This week has been (again) pretty interesting. First we enjoyed an in class activity consisting of what I would call “supervised learning”. More precisely the teacher gave a sheet with a couple exercises and then let the students work on it for a while. He then guided the students to the solution and emphasized the important features of the exercises. As soon as the students had finished one sheet, another one was distributed.
One of the goal here was to have a form of teaching where the students are active learners trying to solve exercises. At the same time, the goal was to have a method that would work in a class of 60-70 students (unlike the activity described in this post that seemed to work only for small groups). As a participant I found motivating to work on concrete problems and being active. One difficulty though is to gauge the exercises correctly and in case some students are stuck, to give only only a little bit of help to get them started and not the full solution. Indeed, students who are not able to make progress at all on certain parts could easily feel discouraged (as it happened to the author on one section).

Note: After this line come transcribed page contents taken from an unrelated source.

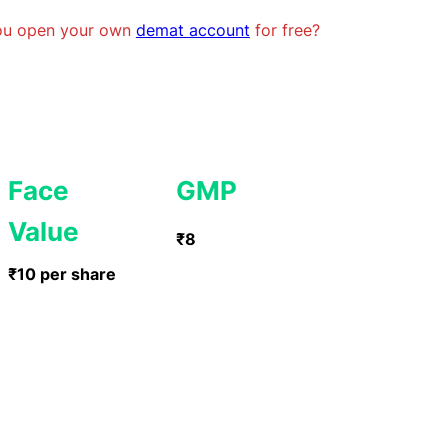
you open your own
demat account
for free?
Face
GMP
Value
₹8
₹10 per share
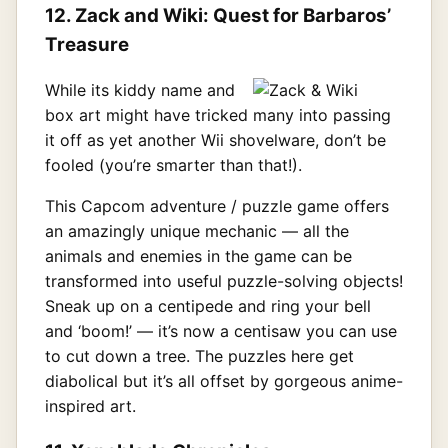
12. Zack and Wiki: Quest for Barbaros’
Treasure
While its kiddy name and
box art might have tricked many into passing
it off as yet another Wii shovelware, don’t be
fooled (you’re smarter than that!).
This Capcom adventure / puzzle game offers
an amazingly unique mechanic — all the
animals and enemies in the game can be
transformed into useful puzzle-solving objects!
Sneak up on a centipede and ring your bell
and ‘boom!’ — it’s now a centisaw you can use
to cut down a tree. The puzzles here get
diabolical but it’s all offset by gorgeous anime-
inspired art.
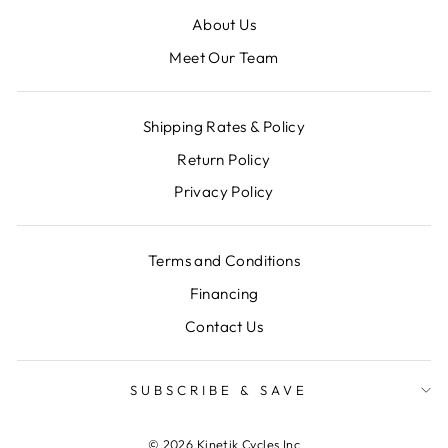
About Us
Meet Our Team
Shipping Rates & Policy
Return Policy
Privacy Policy
Terms and Conditions
Financing
Contact Us
SUBSCRIBE & SAVE
© 2026 Kinetik Cycles Inc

This activity seems to be easily scaled up to a whole class by forming groups. Then, of course, comes the always difficult task of having students actually working together and not just on their own and to help each other in case some are faster than others. To sum up this activity appears to be very attractive as it highly encourages students to be active during the “lecture”.

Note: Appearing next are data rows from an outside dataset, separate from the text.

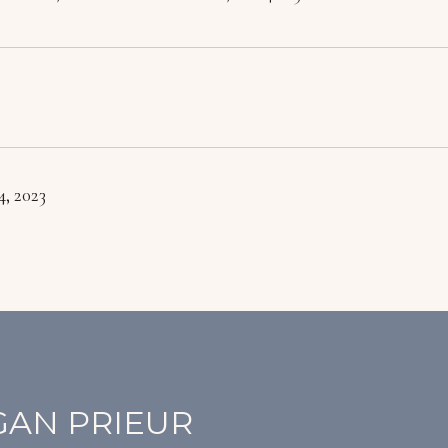
, 2023
AN PRIEUR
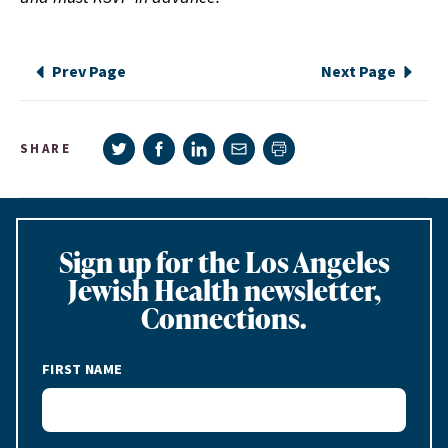
Prev Page
Next Page
Share on Twitter
Share on Facebook
Share on LinkedIn
Share via e-mail
SHARE
Print page
Sign up for the Los Angeles
Jewish Health newsletter,
Connections.
FIRST NAME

This week’s online activity revolved around possible alternatives for clickers. Participants were invited to reflect on the different alternative methods that exist to the use of clickers (the basic assumption was that slickers are helpful and that we would like to see what else is out there). Pros and cons of devices as simple as colored cue cards or the many instant polling software (such as Google forms, Socrative, Poll everywhere, or Learning Catalytics) were discussed.
I never liked group work. Besides, what you are describing is basically the same as one of our MATH 180 workshops with the difference that there is an even lower instructor to student ratio. I don’t think this is the way to go.
Is your dislike of group work just a personal feeling, or do you have evidence it is not effective?
If so, what are the concrete elements/evidences that make you think this way of teaching is not valuable for the students?